## Task brief
From the entries that follow, reproduce exactly and only the lines from the line with "Real Estate (308, 2359)" to the line with "Small Business (318, 2393)", endpoints included.

## Data shown
....

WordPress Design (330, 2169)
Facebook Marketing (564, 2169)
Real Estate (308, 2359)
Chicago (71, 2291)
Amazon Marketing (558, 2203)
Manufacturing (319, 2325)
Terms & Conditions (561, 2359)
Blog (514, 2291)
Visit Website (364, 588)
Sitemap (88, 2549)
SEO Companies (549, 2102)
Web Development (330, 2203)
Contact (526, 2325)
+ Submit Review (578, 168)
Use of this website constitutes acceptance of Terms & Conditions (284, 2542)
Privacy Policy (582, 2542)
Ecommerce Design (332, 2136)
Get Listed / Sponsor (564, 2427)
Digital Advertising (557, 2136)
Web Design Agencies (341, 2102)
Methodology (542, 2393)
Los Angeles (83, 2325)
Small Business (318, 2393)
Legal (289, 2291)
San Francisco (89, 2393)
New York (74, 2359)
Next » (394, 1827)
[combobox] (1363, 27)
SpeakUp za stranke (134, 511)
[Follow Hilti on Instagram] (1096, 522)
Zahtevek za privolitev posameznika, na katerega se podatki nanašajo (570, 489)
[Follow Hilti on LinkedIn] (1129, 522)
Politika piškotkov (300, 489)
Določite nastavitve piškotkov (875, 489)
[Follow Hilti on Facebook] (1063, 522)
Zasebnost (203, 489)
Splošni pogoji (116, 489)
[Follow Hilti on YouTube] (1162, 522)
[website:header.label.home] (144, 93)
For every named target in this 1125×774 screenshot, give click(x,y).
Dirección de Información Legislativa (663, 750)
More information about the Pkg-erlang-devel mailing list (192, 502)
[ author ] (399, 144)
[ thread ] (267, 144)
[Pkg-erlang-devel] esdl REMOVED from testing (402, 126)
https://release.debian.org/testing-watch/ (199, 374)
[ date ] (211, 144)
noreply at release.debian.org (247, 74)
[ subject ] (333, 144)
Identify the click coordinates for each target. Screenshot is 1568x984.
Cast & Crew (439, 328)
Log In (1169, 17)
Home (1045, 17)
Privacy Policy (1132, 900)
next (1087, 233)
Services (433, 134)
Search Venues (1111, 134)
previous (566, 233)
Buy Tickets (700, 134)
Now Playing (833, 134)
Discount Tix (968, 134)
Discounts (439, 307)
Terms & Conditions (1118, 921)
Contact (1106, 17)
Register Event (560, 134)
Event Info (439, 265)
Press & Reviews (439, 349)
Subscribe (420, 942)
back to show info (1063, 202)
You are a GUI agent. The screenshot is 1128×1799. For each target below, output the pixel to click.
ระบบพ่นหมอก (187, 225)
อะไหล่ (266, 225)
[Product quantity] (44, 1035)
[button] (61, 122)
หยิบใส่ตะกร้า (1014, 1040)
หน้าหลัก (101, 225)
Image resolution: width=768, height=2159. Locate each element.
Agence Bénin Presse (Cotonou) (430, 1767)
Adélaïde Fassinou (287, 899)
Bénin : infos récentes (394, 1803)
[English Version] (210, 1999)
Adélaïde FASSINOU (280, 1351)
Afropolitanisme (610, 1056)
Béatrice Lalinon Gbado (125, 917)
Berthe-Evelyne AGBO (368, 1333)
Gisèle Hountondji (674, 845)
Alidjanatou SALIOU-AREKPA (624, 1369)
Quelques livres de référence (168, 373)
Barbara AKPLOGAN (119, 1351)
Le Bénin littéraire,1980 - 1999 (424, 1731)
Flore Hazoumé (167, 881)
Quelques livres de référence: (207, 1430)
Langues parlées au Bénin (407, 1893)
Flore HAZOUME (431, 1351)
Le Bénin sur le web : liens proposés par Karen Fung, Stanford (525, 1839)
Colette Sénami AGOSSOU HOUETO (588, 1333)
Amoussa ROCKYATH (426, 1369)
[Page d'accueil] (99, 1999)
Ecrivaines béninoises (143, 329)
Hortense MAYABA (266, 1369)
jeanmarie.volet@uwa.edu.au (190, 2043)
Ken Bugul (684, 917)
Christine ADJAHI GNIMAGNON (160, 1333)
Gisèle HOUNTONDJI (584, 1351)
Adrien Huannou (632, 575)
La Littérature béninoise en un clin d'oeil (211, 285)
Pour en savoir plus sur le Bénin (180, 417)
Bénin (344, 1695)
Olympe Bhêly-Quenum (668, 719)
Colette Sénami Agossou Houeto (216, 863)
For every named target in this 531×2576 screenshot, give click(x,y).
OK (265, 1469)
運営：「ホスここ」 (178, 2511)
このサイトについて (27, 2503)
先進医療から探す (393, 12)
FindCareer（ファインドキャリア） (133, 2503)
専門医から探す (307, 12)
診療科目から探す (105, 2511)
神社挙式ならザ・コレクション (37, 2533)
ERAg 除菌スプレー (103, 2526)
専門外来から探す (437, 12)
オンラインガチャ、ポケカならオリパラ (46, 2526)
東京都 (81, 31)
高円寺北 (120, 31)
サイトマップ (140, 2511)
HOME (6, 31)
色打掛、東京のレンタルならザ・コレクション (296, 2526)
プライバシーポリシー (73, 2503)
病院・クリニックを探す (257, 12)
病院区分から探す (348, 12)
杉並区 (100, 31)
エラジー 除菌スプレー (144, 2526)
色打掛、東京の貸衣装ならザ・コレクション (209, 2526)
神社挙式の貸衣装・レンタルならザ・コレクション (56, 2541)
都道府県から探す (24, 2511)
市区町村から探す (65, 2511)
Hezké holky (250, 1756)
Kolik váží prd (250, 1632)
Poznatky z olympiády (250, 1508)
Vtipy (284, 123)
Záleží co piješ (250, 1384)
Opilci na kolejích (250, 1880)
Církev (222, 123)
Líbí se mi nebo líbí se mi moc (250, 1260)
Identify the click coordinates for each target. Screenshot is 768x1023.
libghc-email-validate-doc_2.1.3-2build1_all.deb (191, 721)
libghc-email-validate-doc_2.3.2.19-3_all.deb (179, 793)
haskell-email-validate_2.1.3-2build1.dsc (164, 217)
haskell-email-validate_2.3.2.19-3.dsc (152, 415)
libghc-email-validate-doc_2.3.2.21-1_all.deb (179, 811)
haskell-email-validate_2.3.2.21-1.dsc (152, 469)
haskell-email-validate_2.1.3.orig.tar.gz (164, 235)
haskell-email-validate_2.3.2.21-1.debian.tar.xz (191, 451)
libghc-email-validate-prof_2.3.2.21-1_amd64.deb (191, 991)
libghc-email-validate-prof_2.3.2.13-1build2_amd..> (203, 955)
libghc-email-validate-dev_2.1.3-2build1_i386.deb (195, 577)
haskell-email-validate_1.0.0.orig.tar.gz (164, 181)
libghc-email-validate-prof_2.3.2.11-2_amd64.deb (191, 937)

....

## Expected output
Real Estate (308, 2359)
Chicago (71, 2291)
Amazon Marketing (558, 2203)
Manufacturing (319, 2325)
Terms & Conditions (561, 2359)
Blog (514, 2291)
Visit Website (364, 588)
Sitemap (88, 2549)
SEO Companies (549, 2102)
Web Development (330, 2203)
Contact (526, 2325)
+ Submit Review (578, 168)
Use of this website constitutes acceptance of Terms & Conditions (284, 2542)
Privacy Policy (582, 2542)
Ecommerce Design (332, 2136)
Get Listed / Sponsor (564, 2427)
Digital Advertising (557, 2136)
Web Design Agencies (341, 2102)
Methodology (542, 2393)
Los Angeles (83, 2325)
Small Business (318, 2393)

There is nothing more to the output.